Heart attack risk doesn't increase the Sunday directly following DST, but this is because people are generally lazy on Sundays. When we have to return to work on Monday morning, forcing ourselves to awaken an hour earlier than normal, our bodies freak out. Young states, “The internal clocks in each cell can prepare it for stress or a stimulus. When time moves forward, cell clocks are anticipating another hour to sleep that they won’t get, and the negative impact of the stress worsens; it has a much more detrimental effect on the body.”

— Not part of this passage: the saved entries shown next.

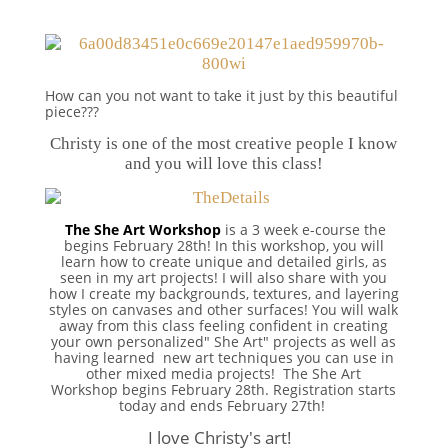
How can you not want to take it just by this beautiful
piece???
Christy is one of the most creative people I know
and you will love this class!
The She Art Workshop
is a 3 week e-course the
begins February 28th! In this workshop, you will
learn how to create unique and detailed girls, as
seen in my art projects! I will also share with you
how I create my backgrounds, textures, and layering
styles on canvases and other surfaces! You will walk
away from this class feeling confident in creating
your own personalized" She Art" projects as well as
having learned new art techniques you can use in
other mixed media projects! The She Art
Workshop begins February 28th. Registration starts
today and ends February 27th!
I love Christy's art!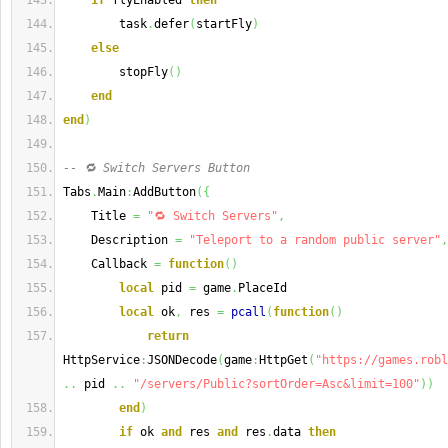
if
 flyEnabled 
then
        task
.
defer
(
startFly
)
else
        stopFly
(
)
end
end
)
-- 🔁 Switch Servers Button
Tabs
.
Main
:
AddButton
(
{
    Title 
=
"🔁 Switch Servers"
,
    Description 
=
"Teleport to a random public server"
,
    Callback 
=
function
(
)
local
 pid 
=
 game
.
PlaceId
local
 ok
,
 res 
=
pcall
(
function
(
)
return
HttpService
:
JSONDecode
(
game
:
HttpGet
(
"https://games.robl
..
 pid 
..
"/servers/Public?sortOrder=Asc&limit=100"
)
)
end
)
if
 ok 
and
 res 
and
 res
.
data 
then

Our immune response is also closely tied to circadian rhythms. In a study involving mice, some were put through a “staged advance” like DST and others were used as a control group. All were given sub-lethal doses of an endotoxin that elicits an immune response. The mice that had been forced change their sleep schedule all died, whereas the other mice survived.
Young recommends that everyone get up 30 minutes early on Saturday and Sunday to help realign their circadian rhythms before Monday morning, but we all know you're not going to do that.